━━━ Given entries

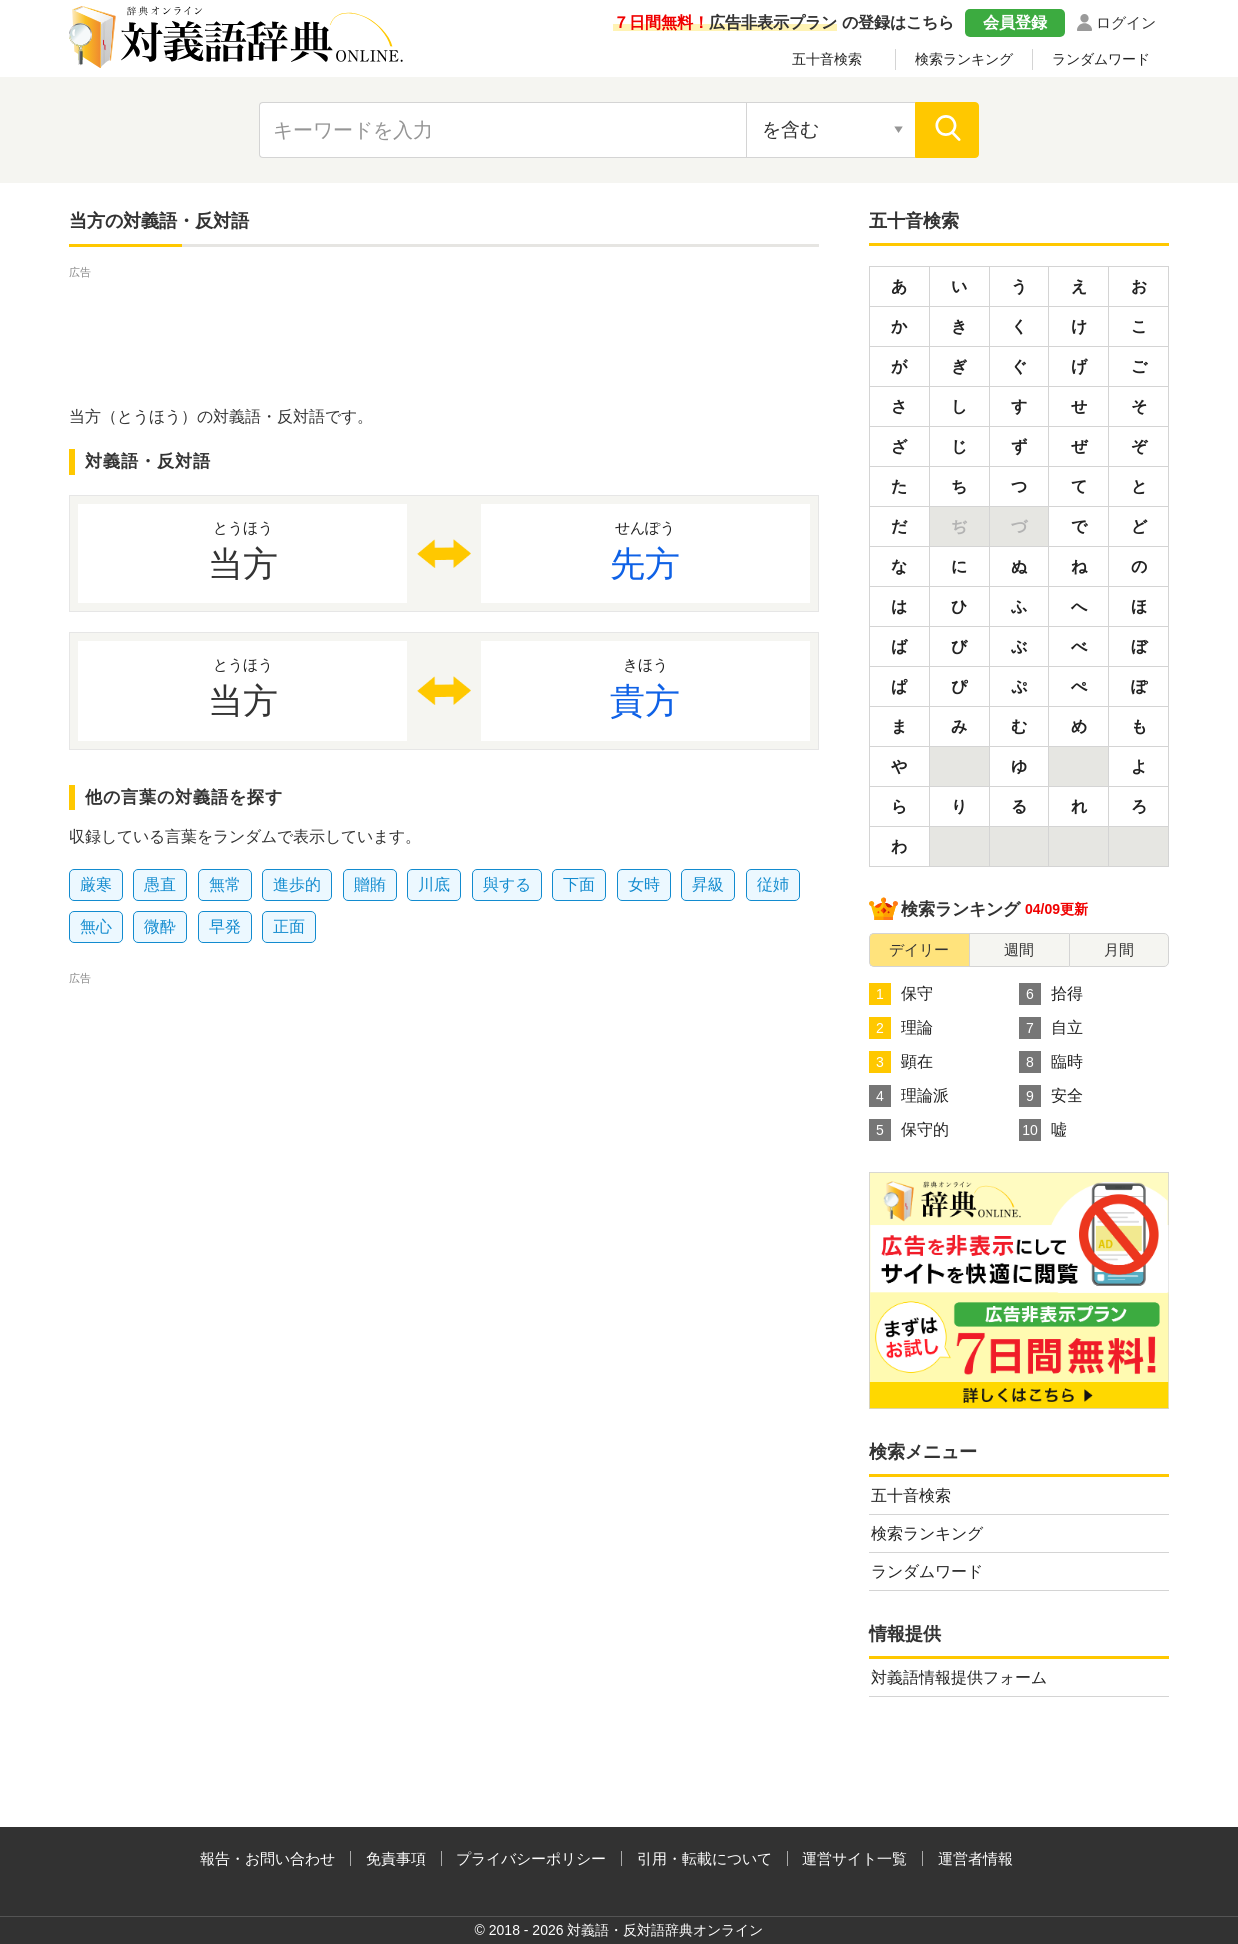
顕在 (901, 1062)
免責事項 (396, 1858)
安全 (1051, 1096)
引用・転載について (704, 1858)
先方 (645, 550)
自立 (1051, 1028)
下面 (579, 884)
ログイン (1126, 22)
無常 (225, 884)
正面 (289, 926)
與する (507, 884)
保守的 (909, 1130)
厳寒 (96, 884)
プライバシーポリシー (531, 1858)
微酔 (160, 926)
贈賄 (370, 884)
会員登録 (1015, 22)
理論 (901, 1028)
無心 (96, 926)
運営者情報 (975, 1858)
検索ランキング (964, 59)
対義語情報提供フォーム (959, 1677)
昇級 (708, 884)
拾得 (1051, 994)
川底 (434, 884)
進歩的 (297, 884)
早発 (225, 926)
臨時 (1051, 1062)
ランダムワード (1101, 59)
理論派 (909, 1096)
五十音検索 (827, 59)
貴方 (645, 687)
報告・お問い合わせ (267, 1858)
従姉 (773, 884)
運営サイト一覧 (854, 1858)
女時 (644, 884)
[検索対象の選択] (831, 130)
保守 (901, 994)
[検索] (947, 130)
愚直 (160, 884)
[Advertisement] (444, 328)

━━━━━━

> **Work to complete**
Reproduce exactly the lines from the one containing "微酔 (160, 926)" through the last line of the records above, including both, and nothing else.

> **Answer to the problem**
微酔 (160, 926)
贈賄 (370, 884)
会員登録 (1015, 22)
理論 (901, 1028)
無心 (96, 926)
運営者情報 (975, 1858)
検索ランキング (964, 59)
対義語情報提供フォーム (959, 1677)
昇級 (708, 884)
拾得 (1051, 994)
川底 (434, 884)
進歩的 (297, 884)
早発 (225, 926)
臨時 (1051, 1062)
ランダムワード (1101, 59)
理論派 (909, 1096)
五十音検索 (827, 59)
貴方 (645, 687)
報告・お問い合わせ (267, 1858)
従姉 (773, 884)
運営サイト一覧 (854, 1858)
女時 (644, 884)
[検索対象の選択] (831, 130)
保守 (901, 994)
[検索] (947, 130)
愚直 (160, 884)
[Advertisement] (444, 328)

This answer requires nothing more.